Novamente no mundo do FIFA, entendo que as Loot Boxes e a sorte podem facilitar os atletas ou consumidores a terem melhores jogadores e montarem times mais fortes, mas acredito que isto não seja o fator determinante. Os consumidores e os atletas, podem chegar a este propósito (montar um grande time) jogando o próprio jogo, ou por meio do próprio mercado de transferência do FIFA através de um método que chamamos de “Trade[10].

Por outro lado, é claro que as Loot Boxes trazem um enorme retorno financeiro as desenvolvedoras, a título de exemplo estima-se que a EA Sports lucrou cerca de R$21 bilhões de reais[11] com os já mencionados “FIFA POINTS”.

Ainda sobre o aspecto financeiro das Loot Boxes, uma pesquisa conduzida pela gamesindustry.biz[12], estimou que os jogos arrecadariam mais de 20 bilhões de dólares em receita até 2025 somente com esses mecanismos.

Desta forma, resta evidente que devido ao retorno financeiro, as desenvolvedoras dos Jogos não irão renunciar às Loot Boxes, mas faz-se necessário que a prática seja regulada.

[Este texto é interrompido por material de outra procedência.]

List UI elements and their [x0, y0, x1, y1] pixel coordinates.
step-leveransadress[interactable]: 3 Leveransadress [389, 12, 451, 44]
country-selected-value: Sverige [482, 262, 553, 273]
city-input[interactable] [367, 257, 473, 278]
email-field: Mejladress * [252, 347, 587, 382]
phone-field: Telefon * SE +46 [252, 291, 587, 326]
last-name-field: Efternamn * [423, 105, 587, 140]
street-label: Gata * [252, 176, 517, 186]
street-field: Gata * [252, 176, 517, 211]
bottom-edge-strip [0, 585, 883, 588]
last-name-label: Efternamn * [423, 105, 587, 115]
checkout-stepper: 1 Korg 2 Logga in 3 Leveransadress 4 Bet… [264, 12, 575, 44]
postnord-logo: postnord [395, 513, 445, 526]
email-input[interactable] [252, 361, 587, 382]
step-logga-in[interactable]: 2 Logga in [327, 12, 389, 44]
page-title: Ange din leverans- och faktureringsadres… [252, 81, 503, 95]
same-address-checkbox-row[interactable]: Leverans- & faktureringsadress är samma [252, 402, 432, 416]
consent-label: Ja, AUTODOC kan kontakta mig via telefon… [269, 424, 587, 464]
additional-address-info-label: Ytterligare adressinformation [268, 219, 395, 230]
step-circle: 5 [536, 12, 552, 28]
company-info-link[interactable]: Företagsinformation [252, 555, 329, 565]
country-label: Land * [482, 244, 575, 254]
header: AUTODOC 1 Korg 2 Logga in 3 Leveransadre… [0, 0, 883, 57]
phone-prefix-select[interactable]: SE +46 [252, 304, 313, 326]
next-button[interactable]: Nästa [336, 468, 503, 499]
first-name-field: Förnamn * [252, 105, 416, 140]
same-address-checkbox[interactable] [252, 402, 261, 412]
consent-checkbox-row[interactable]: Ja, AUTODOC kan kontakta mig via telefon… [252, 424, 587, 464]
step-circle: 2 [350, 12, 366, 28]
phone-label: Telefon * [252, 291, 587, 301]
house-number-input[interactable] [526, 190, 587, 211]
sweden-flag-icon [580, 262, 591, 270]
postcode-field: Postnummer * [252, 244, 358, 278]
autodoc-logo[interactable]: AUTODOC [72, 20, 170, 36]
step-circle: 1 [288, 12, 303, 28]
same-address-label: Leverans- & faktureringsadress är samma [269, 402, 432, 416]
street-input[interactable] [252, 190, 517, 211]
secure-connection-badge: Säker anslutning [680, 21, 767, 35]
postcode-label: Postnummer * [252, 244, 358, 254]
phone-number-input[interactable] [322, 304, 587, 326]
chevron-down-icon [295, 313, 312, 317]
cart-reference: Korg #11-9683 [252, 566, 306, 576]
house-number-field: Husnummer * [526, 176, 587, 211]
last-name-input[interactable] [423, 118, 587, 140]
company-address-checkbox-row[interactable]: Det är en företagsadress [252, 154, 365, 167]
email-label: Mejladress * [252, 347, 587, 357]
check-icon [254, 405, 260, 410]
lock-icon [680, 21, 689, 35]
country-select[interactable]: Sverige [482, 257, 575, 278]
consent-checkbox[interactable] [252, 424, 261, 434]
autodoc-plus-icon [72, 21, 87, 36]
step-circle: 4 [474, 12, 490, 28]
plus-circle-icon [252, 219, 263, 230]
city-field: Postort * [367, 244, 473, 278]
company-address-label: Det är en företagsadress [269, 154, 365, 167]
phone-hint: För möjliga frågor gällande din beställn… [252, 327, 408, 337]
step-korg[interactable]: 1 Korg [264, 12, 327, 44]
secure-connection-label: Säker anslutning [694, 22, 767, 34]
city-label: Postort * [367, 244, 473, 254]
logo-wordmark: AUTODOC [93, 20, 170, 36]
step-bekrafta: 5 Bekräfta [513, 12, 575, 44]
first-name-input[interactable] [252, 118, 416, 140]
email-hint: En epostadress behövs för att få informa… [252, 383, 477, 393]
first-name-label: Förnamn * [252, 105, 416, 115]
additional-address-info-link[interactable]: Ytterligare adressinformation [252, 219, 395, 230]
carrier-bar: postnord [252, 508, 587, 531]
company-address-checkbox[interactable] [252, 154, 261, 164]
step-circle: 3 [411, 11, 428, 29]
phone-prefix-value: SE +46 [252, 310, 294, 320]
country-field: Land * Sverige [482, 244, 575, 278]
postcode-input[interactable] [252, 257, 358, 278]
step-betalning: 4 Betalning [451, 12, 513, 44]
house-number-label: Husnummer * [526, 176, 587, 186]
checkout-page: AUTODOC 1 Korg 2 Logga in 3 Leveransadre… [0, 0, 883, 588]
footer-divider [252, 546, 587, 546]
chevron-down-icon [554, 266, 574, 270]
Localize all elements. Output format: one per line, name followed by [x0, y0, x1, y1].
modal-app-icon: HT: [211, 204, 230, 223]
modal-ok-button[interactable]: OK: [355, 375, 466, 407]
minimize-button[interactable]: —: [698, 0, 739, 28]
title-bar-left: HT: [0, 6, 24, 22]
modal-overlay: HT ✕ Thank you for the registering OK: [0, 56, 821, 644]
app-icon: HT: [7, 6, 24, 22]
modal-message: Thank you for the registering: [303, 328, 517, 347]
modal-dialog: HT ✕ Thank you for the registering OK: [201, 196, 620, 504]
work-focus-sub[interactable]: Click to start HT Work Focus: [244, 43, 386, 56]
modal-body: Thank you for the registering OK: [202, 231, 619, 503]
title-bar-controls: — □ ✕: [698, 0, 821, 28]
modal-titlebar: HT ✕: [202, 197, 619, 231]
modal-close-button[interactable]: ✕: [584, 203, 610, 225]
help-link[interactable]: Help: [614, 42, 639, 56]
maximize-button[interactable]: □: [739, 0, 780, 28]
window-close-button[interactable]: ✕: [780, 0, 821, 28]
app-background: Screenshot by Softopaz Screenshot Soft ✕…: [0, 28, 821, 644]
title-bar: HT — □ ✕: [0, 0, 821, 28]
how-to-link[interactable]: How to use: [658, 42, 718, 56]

Assim, podemos verificar que as “Loot Boxes” estão inseridas no mundo dos E-Sports, que são um mecanismo que trazem muita controvérsia, principalmente quando grande parte dos seus consumidores são crianças e adolescentes. Verificamos ainda, que o retorno financeiro deste mecanismo é maciço para as desenvolvedoras de jogos, e constamos que dentro do ordenamento jurídico brasileiro não podemos classificar as Loot Boxes como um jogo de azar.

Por fim, restou-se claro que as “Loot Boxes” devem ser reguladas, e entendo que para que isto seja feito em nosso país devemos observar e nos pautar nas regulações feitas no mundo a fora.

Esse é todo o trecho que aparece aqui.